## Records shown
§

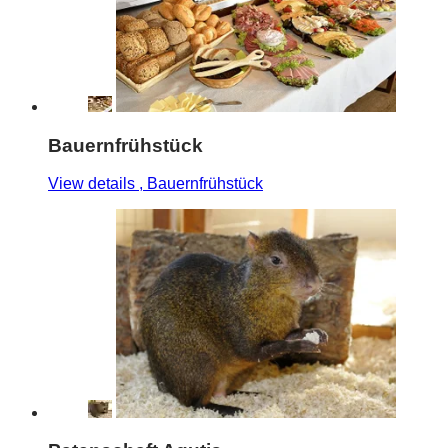
Bauernfrühstück
View details
, Bauernfrühstück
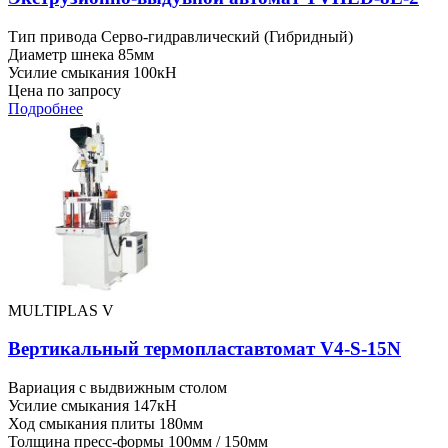
Тип привода
Серво-гидравлический (Гибридный)
Диаметр шнека
85мм
Усилие смыкания
100кН
Цена по запросу
Подробнее
MULTIPLAS V
Вертикальный термопластавтомат V4-S-15N
Вариация
с выдвижным столом
Усилие смыкания
147кН
Ход смыкания плиты
180мм
Толщина пресс-формы
100мм / 150мм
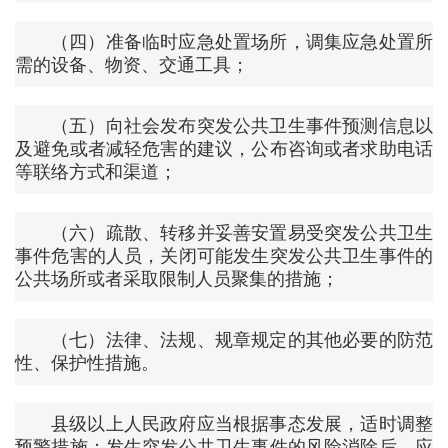
（四）准备临时应急处置场所，调集应急处置所
需的设备、物资、交通工具；
（五）向社会发布突发公共卫生事件预测信息以
及避免或者减轻危害的建议，公布咨询或者求助电话
等联络方式和渠道；
（六）疏散、转移并妥善安置易受突发公共卫生
事件危害的人员，关闭可能发生突发公共卫生事件的
公共场所或者采取限制人员聚集的措施；
（七）法律、法规、规章规定的其他必要的防范
性、保护性措施。
县级以上人民政府应当根据事态发展，适时调整
预警措施；发生突发公共卫生事件的风险消除后，应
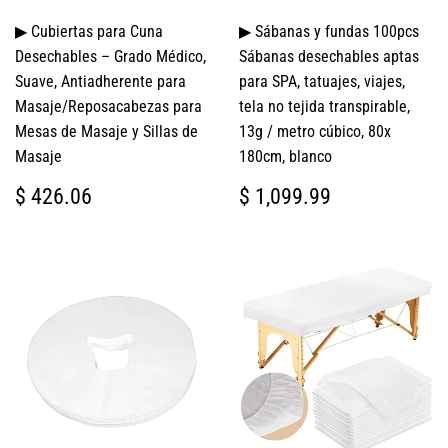
▶ Cubiertas para Cuna
▶ Sábanas y fundas 100pcs
Desechables – Grado Médico,
Sábanas desechables aptas
Suave, Antiadherente para
para SPA, tatuajes, viajes,
Masaje/Reposacabezas para
tela no tejida transpirable,
Mesas de Masaje y Sillas de
13g / metro cúbico, 80x
Masaje
180cm, blanco
PRECIO
$
PRECIO
$
$ 426.06
$ 1,099.99
HABITUAL
426.06
HABITUAL
1,099.99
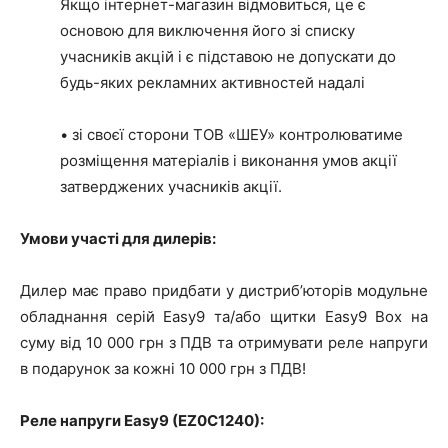
Якщо інтернет-магазин відмовиться, це є
основою для виключення його зі списку
учасників акцій і є підставою не допускати до
будь-яких рекламних активностей надалі
• зі своєї сторони ТОВ «ШЕУ» контролюватиме
розміщення матеріалів і виконання умов акції
затверджених учасників акції.
Умови участі для дилерів:
Дилер має право придбати у дистриб’юторів модульне
обладнання серій Easy9 та/або щитки Easy9 Box на
суму від 10 000 грн з ПДВ та отримувати реле напруги
в подарунок за кожні 10 000 грн з ПДВ!
Реле напруги Easy9 (EZ0C1240):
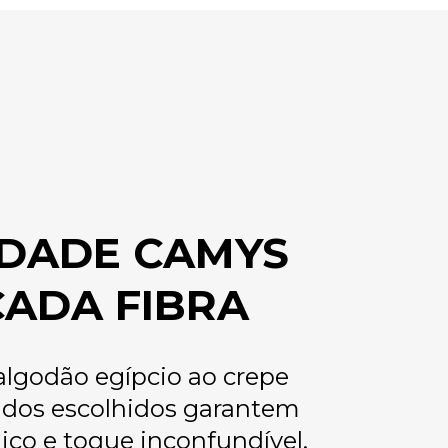
DADE CAMYS
CADA FIBRA
algodão egípcio ao crepe
cidos escolhidos garantem
ico e toque inconfundível.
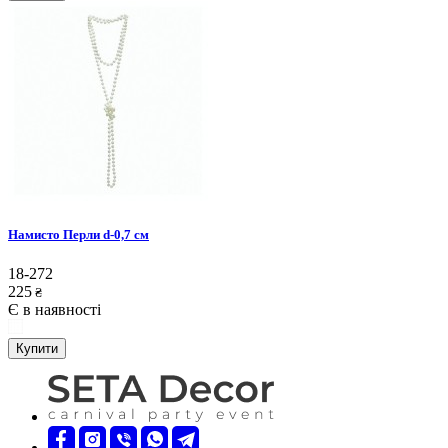
Намисто Перли d-0,7 см
18-272
225
₴
Є в наявності
Купити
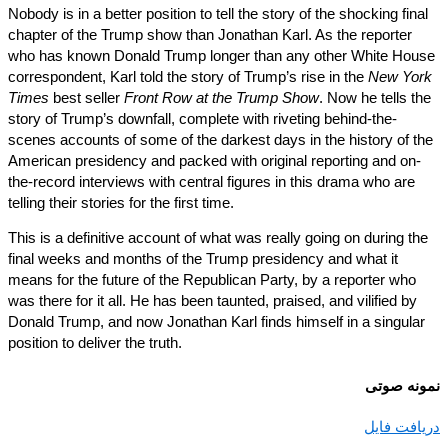
Nobody is in a better position to tell the story of the shocking fin
chapter of the Trump show than Jonathan Karl. As the reporter
who has known Donald Trump longer than any other White Ho
correspondent, Karl told the story of Trump’s rise in the
New Yo
Times
best seller
Front Row at the Trump Show
. Now he tells t
story of Trump’s downfall, complete with riveting behind-the-
scenes accounts of some of the darkest days in the history of t
American presidency and packed with original reporting and on
the-record interviews with central figures in this drama who are
telling their stories for the first time.
This is a definitive account of what was really going on during t
final weeks and months of the Trump presidency and what it
means for the future of the Republican Party, by a reporter who
was there for it all. He has been taunted, praised, and vilified by
Donald Trump, and now Jonathan Karl finds himself in a singula
position to deliver the truth.
نه صوتی
افت فایل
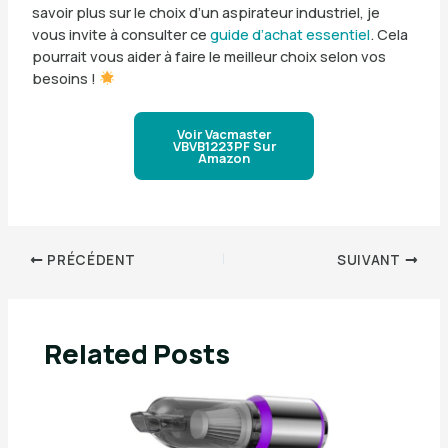
savoir plus sur le choix d’un aspirateur industriel, je
vous invite à consulter ce
guide d’achat essentiel
. Cela
pourrait vous aider à faire le meilleur choix selon vos
besoins !
Voir Vacmaster
VBVB1223PF Sur
Amazon
PRÉCÉDENT
SUIVANT
Related Posts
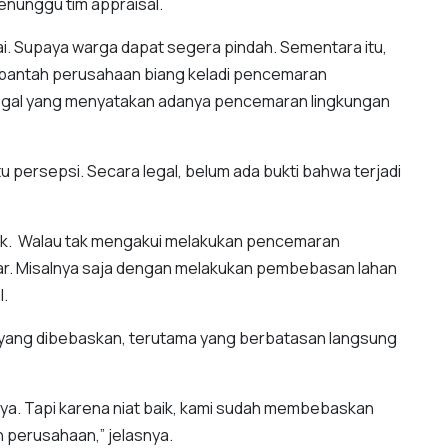
enunggu tim appraisal.
i. Supaya warga dapat segera pindah. Sementara itu,
bantah perusahaan biang keladi pencemaran
legal yang menyatakan adanya pencemaran lingkungan
 persepsi. Secara legal, belum ada bukti bahwa terjadi
ik. Walau tak mengakui melakukan pencemaran
gar. Misalnya saja dengan melakukan pembebasan lahan
l.
an yang dibebaskan, terutama yang berbatasan langsung
lnya. Tapi karena niat baik, kami sudah membebaskan
 perusahaan,” jelasnya.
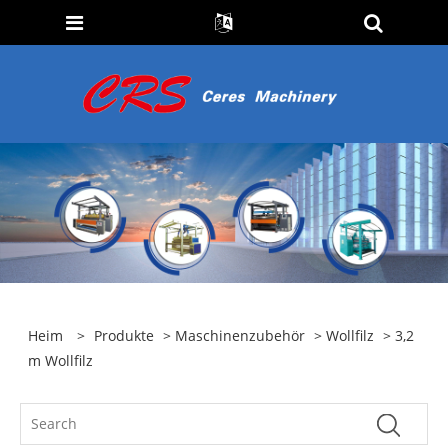
Heim
>
Produkte
>
Maschinenzubehör
>
Wollfilz
> 3,2
m Wollfilz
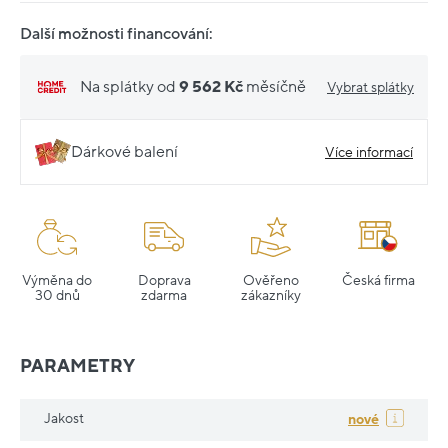
Další možnosti financování:
Na splátky od
9 562 Kč
měsíčně
Vybrat splátky
Dárkové balení
Více informací
Výměna do
Doprava
Ověřeno
Česká firma
30 dnů
zdarma
zákazníky
PARAMETRY
Jakost
nové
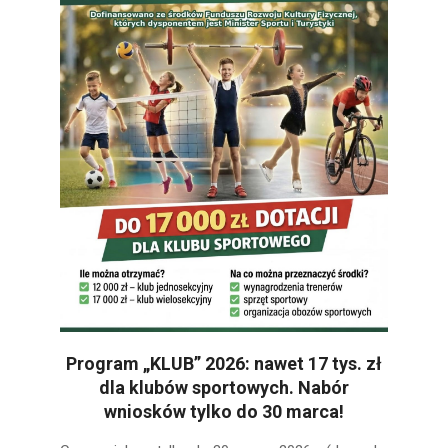
Program „KLUB” 2026: nawet 17 tys. zł
dla klubów sportowych. Nabór
wniosków tylko do 30 marca!
2026-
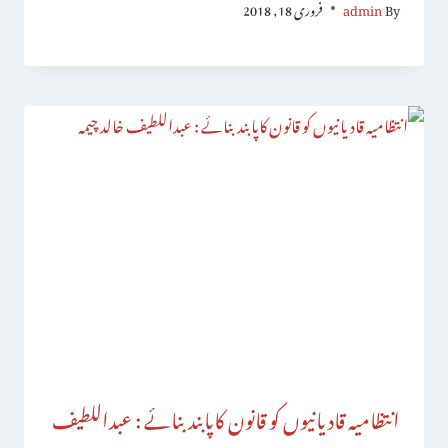
By
admin
فروری 18, 2018
انتظامیہ قادیانیوں کو قانون کاپابندبنائے : عبداللطیف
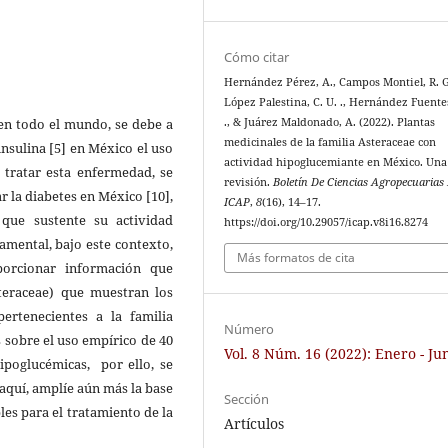
Cómo citar
Hernández Pérez, A., Campos Montiel, R. G.
López Palestina, C. U. ., Hernández Fuentes
en todo el mundo, se debe a
., & Juárez Maldonado, A. (2022). Plantas
medicinales de la familia Asteraceae con
nsulina [5] en México el uso
actividad hipoglucemiante en México. Una
 tratar esta enfermedad, se
revisión.
Boletín De Ciencias Agropecuarias 
r la diabetes en México [10],
ICAP
,
8
(16), 14–17.
 que sustente su actividad
https://doi.org/10.29057/icap.v8i16.8274
amental, bajo este contexto,
Más formatos de cita
porcionar información que
steraceae) que muestran los
pertenecientes a la familia
Número
s sobre el uso empírico de 40
Vol. 8 Núm. 16 (2022): Enero - Ju
ipoglucémicas, por ello, se
 aquí, amplíe aún más la base
Sección
les para el tratamiento de la
Artículos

§

## Directions
Reproduce the material above in full, images excluded.

## Written answer
Bauernfrühstück
View details
, Bauernfrühstück
Тип привода
Серво-гидравлический (Гибридный)
Диаметр шнека
85мм
Усилие смыкания
100кН
Цена по запросу
Подробнее
MULTIPLAS V
Вертикальный термопластавтомат V4-S-15N
Вариация
с выдвижным столом
Усилие смыкания
147кН
Ход смыкания плиты
180мм
Толщина пресс-формы
100мм / 150мм
（四）准备临时应急处置场所，调集应急处置所
需的设备、物资、交通工具；
（五）向社会发布突发公共卫生事件预测信息以
及避免或者减轻危害的建议，公布咨询或者求助电话
等联络方式和渠道；
（六）疏散、转移并妥善安置易受突发公共卫生
事件危害的人员，关闭可能发生突发公共卫生事件的
公共场所或者采取限制人员聚集的措施；
（七）法律、法规、规章规定的其他必要的防范
性、保护性措施。
县级以上人民政府应当根据事态发展，适时调整
预警措施；发生突发公共卫生事件的风险消除后，应
▶ Cubiertas para Cuna
▶ Sábanas y fundas 100pcs
Desechables – Grado Médico,
Sábanas desechables aptas
Suave, Antiadherente para
para SPA, tatuajes, viajes,
Masaje/Reposacabezas para
tela no tejida transpirable,
Mesas de Masaje y Sillas de
13g / metro cúbico, 80x
Masaje
180cm, blanco
PRECIO
$
PRECIO
$
$ 426.06
$ 1,099.99
HABITUAL
426.06
HABITUAL
1,099.99
Якщо інтернет-магазин відмовиться, це є
основою для виключення його зі списку
учасників акцій і є підставою не допускати до
будь-яких рекламних активностей надалі
• зі своєї сторони ТОВ «ШЕУ» контролюватиме
розміщення матеріалів і виконання умов акції
затверджених учасників акції.
Умови участі для дилерів:
Дилер має право придбати у дистриб’юторів модульне
обладнання серій Easy9 та/або щитки Easy9 Box на
суму від 10 000 грн з ПДВ та отримувати реле напруги
в подарунок за кожні 10 000 грн з ПДВ!
Реле напруги Easy9 (EZ0C1240):
DADE CAMYS
CADA FIBRA
algodão egípcio ao crepe
cidos escolhidos garantem
ico e toque inconfundível.
Намисто Перли d-0,7 см
18-272
225
₴
Є в наявності
Купити
Nobody is in a better position to tell the story of the shocking fin
chapter of the Trump show than Jonathan Karl. As the reporter
who has known Donald Trump longer than any other White Ho
correspondent, Karl told the story of Trump’s rise in the
New Yo
Times
best seller
Front Row at the Trump Show
. Now he tells t
story of Trump’s downfall, complete with riveting behind-the-
scenes accounts of some of the darkest days in the history of t
American presidency and packed with original reporting and on
the-record interviews with central figures in this drama who are
telling their stories for the first time.
This is a definitive account of what was really going on during t
final weeks and months of the Trump presidency and what it
means for the future of the Republican Party, by a reporter who
was there for it all. He has been taunted, praised, and vilified by
Donald Trump, and now Jonathan Karl finds himself in a singula
position to deliver the truth.
نه صوتی
افت فایل
savoir plus sur le choix d’un aspirateur industriel, je
vous invite à consulter ce
guide d’achat essentiel
. Cela
pourrait vous aider à faire le meilleur choix selon vos
besoins !
Voir Vacmaster
VBVB1223PF Sur
Amazon
PRÉCÉDENT
SUIVANT
Related Posts
enunggu tim appraisal.
i. Supaya warga dapat segera pindah. Sementara itu,
bantah perusahaan biang keladi pencemaran
legal yang menyatakan adanya pencemaran lingkungan
 persepsi. Secara legal, belum ada bukti bahwa terjadi
ik. Walau tak mengakui melakukan pencemaran
gar. Misalnya saja dengan melakukan pembebasan lahan
l.
an yang dibebaskan, terutama yang berbatasan langsung
lnya. Tapi karena niat baik, kami sudah membebaskan
 perusahaan,” jelasnya.
Heim
>
Produkte
>
Maschinenzubehör
>
Wollfilz
> 3,2
m Wollfilz
Další možnosti financování:
Na splátky od
9 562 Kč
měsíčně
Vybrat splátky
Dárkové balení
Více informací
Výměna do
Doprava
Ověřeno
Česká firma
30 dnů
zdarma
zákazníky
PARAMETRY
Jakost
nové
Program „KLUB” 2026: nawet 17 tys. zł
dla klubów sportowych. Nabór
wniosków tylko do 30 marca!
2026-
By
admin
فروری 18, 2018
انتظامیہ قادیانیوں کو قانون کاپابندبنائے : عبداللطیف
Cómo citar
Hernández Pérez, A., Campos Montiel, R. G.
López Palestina, C. U. ., Hernández Fuentes
en todo el mundo, se debe a
., & Juárez Maldonado, A. (2022). Plantas
medicinales de la familia Asteraceae con
nsulina [5] en México el uso
actividad hipoglucemiante en México. Una
 tratar esta enfermedad, se
revisión.
Boletín De Ciencias Agropecuarias 
r la diabetes en México [10],
ICAP
,
8
(16), 14–17.
 que sustente su actividad
https://doi.org/10.29057/icap.v8i16.8274
amental, bajo este contexto,
Más formatos de cita
porcionar información que
steraceae) que muestran los
pertenecientes a la familia
Número
s sobre el uso empírico de 40
Vol. 8 Núm. 16 (2022): Enero - Ju
ipoglucémicas, por ello, se
 aquí, amplíe aún más la base
Sección
les para el tratamiento de la
Artículos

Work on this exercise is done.